Nacho's funnier than Napoleon, which isn't saying much.

Tortilla Flat 

Nacho's funnier than Napoleon, which isn't saying much.

There is no movie more overrated in recent history than Napoleon Dynamite. Each time someone tries to explain its appeal — deadpan comedy that plays like Bergman drama, geek love that smells like self-loathing, catchphrases that drop like rat pellets — it just slips a little further from my grasp. (I might watch a movie entirely about Uncle Rico and his attempts to throw a football over them mountains, though.) Even the nine-minute short from which it sprang was seven minutes too long, suggesting that writer-director Jared Hess' febrile mind was unable to focus long enough on things like character or story — in other words, the basics of moviemaking.

So it's some relief to announce that sitting through Nacho Libre, the latest from Hess (and co-writers Mike White and Jerusha Hess, Jared's wife), isn't an entirely unpleasant experience, which is to say it doesn't feel as though it's worn out its welcome before the second reel. It takes slightly longer than that before its gears begin to slip and its jokes begin to wear. It's only 30-45 minutes too long, a marked improvement for a filmmaker who approaches the medium with the attention deficiency of a TV-sketch-comedy writer. Or maybe a little Jack Black goes a long way.
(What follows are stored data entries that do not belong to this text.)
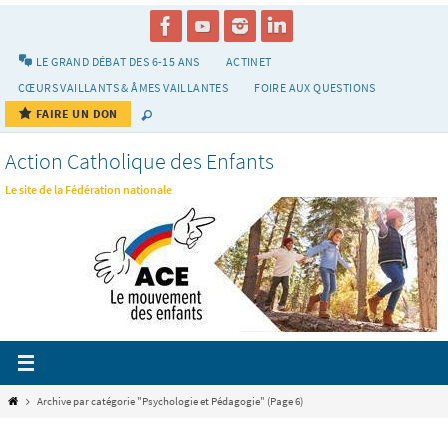
Passer
vers
le
LE GRAND DÉBAT DES 6-15 ANS
ACTINET
contenu
CŒURS VAILLANTS & ÂMES VAILLANTES
FOIRE AUX QUESTIONS
FAIRE UN DON
Action Catholique des Enfants
Le site de la Fédération nationale
Home
Archive par catégorie "Psychologie et Pédagogie"
(Page 6)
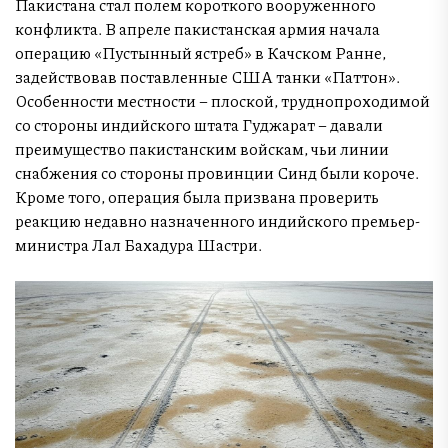
Пакистана стал полем короткого вооруженного
конфликта. В апреле пакистанская армия начала
операцию «Пустынный ястреб» в Качском Ранне,
задействовав поставленные США танки «Паттон».
Особенности местности – плоской, труднопроходимой
со стороны индийского штата Гуджарат – давали
преимущество пакистанским войскам, чьи линии
снабжения со стороны провинции Синд были короче.
Кроме того, операция была призвана проверить
реакцию недавно назначенного индийского премьер-
министра Лал Бахадура Шастри.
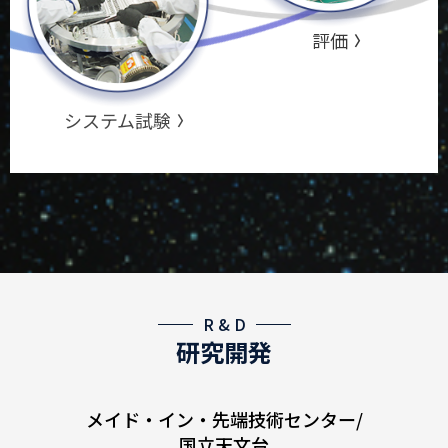
評価
システム試験
R & D
研究開発
メイド・イン・先端技術センター/
国立天文台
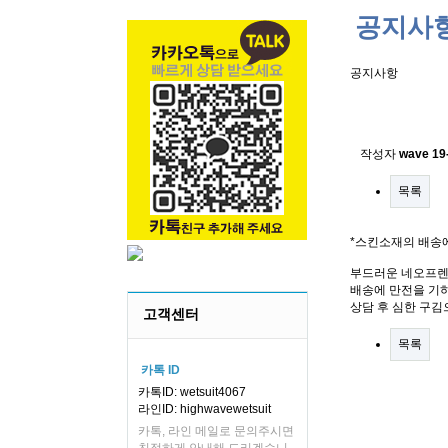
공지사
공지사항
스킨소재의
작성자
wave
19
목록
*스킨소재의 배송
부드러운 네오프렌
배송에 만전을 기하
상담 후 심한 구김
고객센터
목록
카톡 ID
카톡ID: wetsuit4067
라인ID: highwavewetsuit
카톡, 라인 메일로 문의주시면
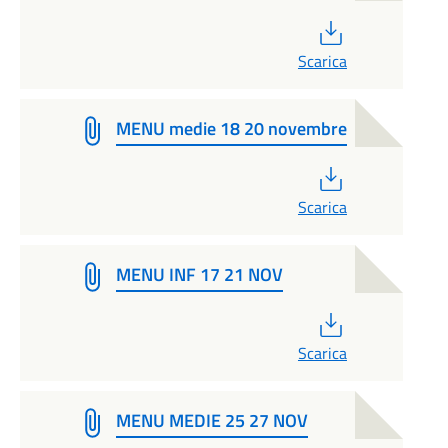
PDF
Scarica
MENU medie 18 20 novembre
PDF
Scarica
MENU INF 17 21 NOV
PDF
Scarica
MENU MEDIE 25 27 NOV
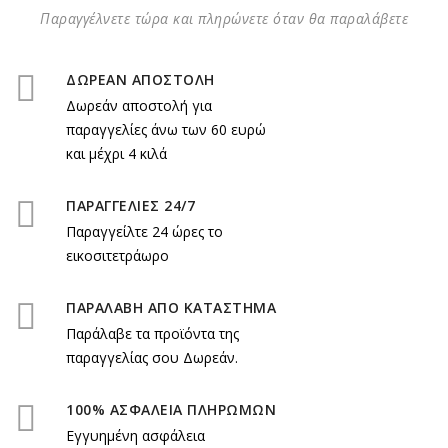
Παραγγέλνετε τώρα και πληρώνετε όταν θα παραλάβετε
ΔΩΡΕΑΝ ΑΠΟΣΤΟΛΗ
Δωρεάν αποστολή για
παραγγελίες άνω των 60 ευρώ
και μέχρι 4 κιλά
ΠΑΡΑΓΓΕΛΙΕΣ 24/7
Παραγγείλτε 24 ώρες το
εικοσιτετράωρο
ΠΑΡΑΛΑΒΗ ΑΠΟ ΚΑΤΑΣΤΗΜΑ
Παράλαβε τα προϊόντα της
παραγγελίας σου Δωρεάν.
100% ΑΣΦΑΛΕΙΑ ΠΛΗΡΩΜΩΝ
Εγγυημένη ασφάλεια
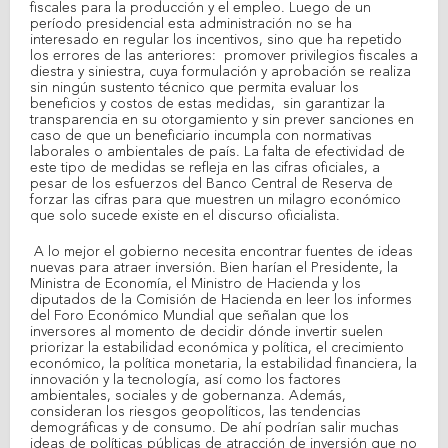
fiscales para la producción y el empleo. Luego de un
período presidencial esta administración no se ha
interesado en regular los incentivos, sino que ha repetido
los errores de las anteriores:
promover privilegios fiscales a
diestra y siniestra, cuya formulación y aprobación se realiza
sin ningún sustento técnico que permita evaluar los
beneficios y costos de estas medidas,
sin garantizar la
transparencia en su otorgamiento y sin prever sanciones en
caso de que un beneficiario incumpla con normativas
laborales o ambientales de país. La falta de efectividad de
este tipo de medidas se refleja en las cifras oficiales, a
pesar de los esfuerzos del Banco Central de Reserva de
forzar las cifras para que muestren un milagro económico
que solo sucede existe en el discurso oficialista.
A lo mejor el gobierno necesita encontrar fuentes de ideas
nuevas para atraer inversión. Bien harían el Presidente, la
Ministra de Economía, el Ministro de Hacienda y los
diputados de la Comisión de Hacienda en leer los informes
del Foro Económico Mundial que señalan que los
inversores al momento de decidir dónde invertir suelen
priorizar la estabilidad económica y política, el crecimiento
económico, la política monetaria, la estabilidad financiera, la
innovación y la tecnología, así como los factores
ambientales, sociales y de gobernanza. Además,
consideran los riesgos geopolíticos, las tendencias
demográficas y de consumo. De ahí podrían salir muchas
ideas de políticas públicas de atracción de inversión que no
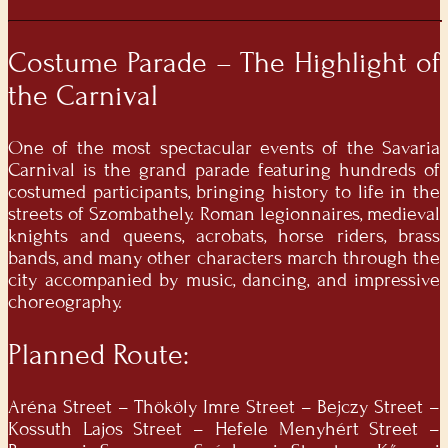
Costume Parade – The Highlight of
the Carnival
One of the most spectacular events of the
Savaria
Carnival
is the grand parade featuring hundreds of
costumed participants, bringing history to life in the
streets of Szombathely. Roman legionnaires, medieval
knights and queens, acrobats, horse riders, brass
bands, and many other characters march through the
city accompanied by music, dancing, and impressive
choreography.
Planned Route:
Aréna Street – Thököly Imre Street – Bejczy Street –
Kossuth Lajos Street – Hefele Menyhért Street –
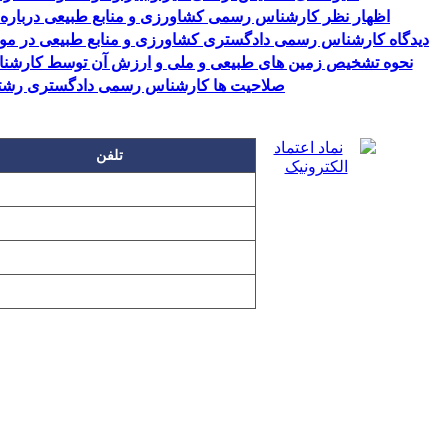
اظهار نظر کارشناس رسمی کشاورزی و منابع طبیعی درباره
دیدگاه کارشناس رسمی دادگستری کشاورزی و منابع طبیعی در مورد
نحوه تشخیص زمین های طبیعی و ملی و ارزش آن توسط کارشنا
صلاحیت ها کارشناس رسمی دادگستری رشته 
تلفن
۲۲۲۵۸۶۳۰
۲۲۲۵۸۶۳۸
۲۲۷۶۱۱۹۸
۲۲۷۶۱۱۹۶
تمامی مطالب و تصاویر و نرم‌افزارهای 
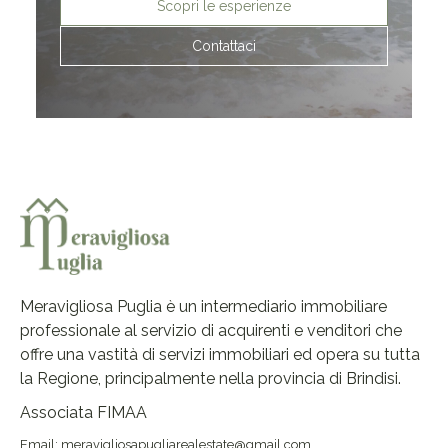
Scopri le esperienze
Contattaci
Meravigliosa Puglia è un intermediario immobiliare
professionale al servizio di acquirenti e venditori che
offre una vastità di servizi immobiliari ed opera su tutta
la Regione, principalmente nella provincia di Brindisi.
Associata FIMAA
Email: meravigliosapugliarealestate@gmail.com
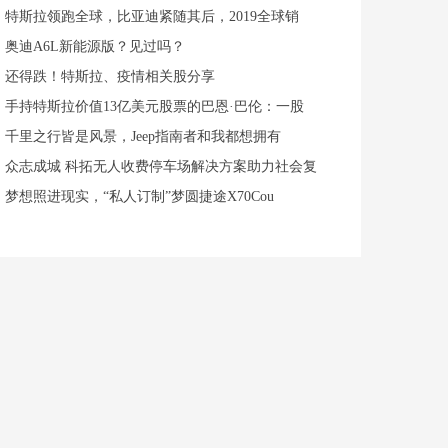
特斯拉领跑全球，比亚迪紧随其后，2019全球销
奥迪A6L新能源版？见过吗？
还得跌！特斯拉、疫情相关股分享
手持特斯拉价值13亿美元股票的巴恩·巴伦：一股
千里之行皆是风景，Jeep指南者和我都想拥有
众志成城 科拓无人收费停车场解决方案助力社会复
梦想照进现实，“私人订制”梦圆捷途X70Cou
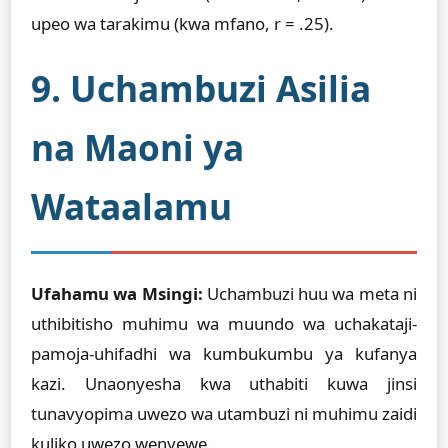
upeo wa tarakimu (kwa mfano, r = .25).
9. Uchambuzi Asilia
na Maoni ya
Wataalamu
Ufahamu wa Msingi:
Uchambuzi huu wa meta ni
uthibitisho muhimu wa muundo wa uchakataji-
pamoja-uhifadhi wa kumbukumbu ya kufanya
kazi. Unaonyesha kwa uthabiti kuwa jinsi
tunavyopima uwezo wa utambuzi ni muhimu zaidi
kuliko uwezo wenyewe.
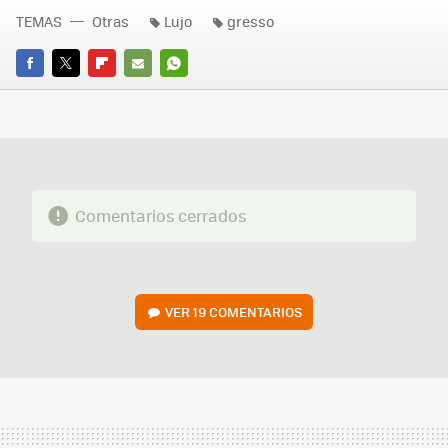
TEMAS
Otras
Lujo
gresso
FACEBOOK
TWITTER
FLIPBOARD
E-
WHATSAPP
MAIL
Comentarios cerrados
VER
19 COMENTARIOS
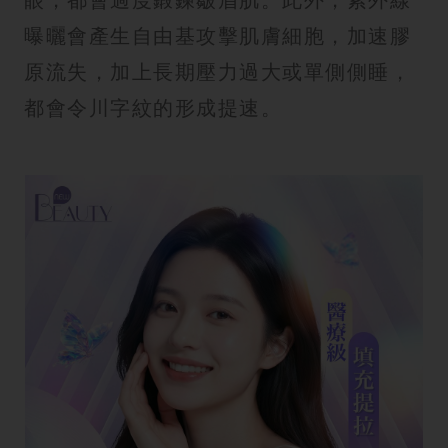
曝曬會產生自由基攻擊肌膚細胞，加速膠
原流失，加上長期壓力過大或單側側睡，
都會令川字紋的形成提速。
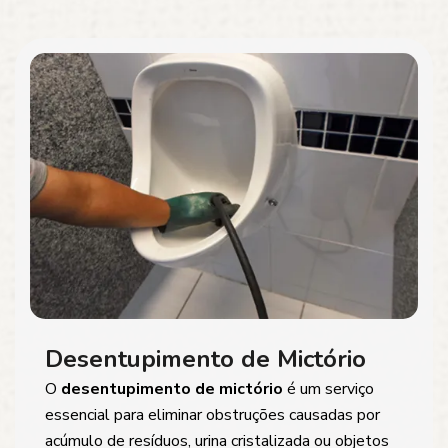
Desentupimento de Mictório
O
desentupimento de mictório
é um serviço
essencial para eliminar obstruções causadas por
acúmulo de resíduos, urina cristalizada ou objetos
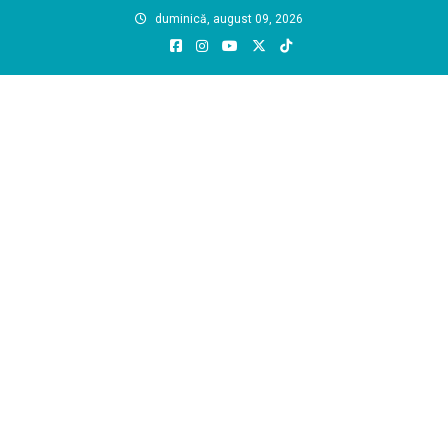
Skip
duminică, august 09, 2026
to
content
Black, tenacious in tight pants of various shades, plays the titular Nacho, a kid raised in a Mexican orphanage who dreams only of becoming a luchador, a superhero's mask obscuring his round face in the wrestling ring. The entirety of the movie deals with his sneaking out of the orphanage, where he's a cook charged with doling out black-bean gruel topped with stale nacho remnants, to wrestle with a scrawny thief named Esqueleto (Héctor Jiménez). The love interest, a nun named Sister Encarnación — played by Mexican soap star Ana de la Reguera, who looks just like Paz Vega and Penelope Cruz — also functions as Black's straight man. She delivers one of the movie's genuinely brilliant lines (about her favorite color).

Contrary to the film's trailer, Nacho doesn't wrestle to save the orphanage. Instead, he merely satisfies a childhood craving for fame, glory and the opportunity to grapple with masked men. There's nothing at stake except the boundless ego of Nacho, which means the movie lives or dies by its performances and gags. Fair enough: Nobody goes to see a movie from the maker of Napoleon Dynamite expecting proselytizing social realism, after all. But Nacho Libre has the cheap, faded feel of something forgettable — like a movie made in the late 1970s or early '80s, dusted off and trotted out to make a little coin before going to home video.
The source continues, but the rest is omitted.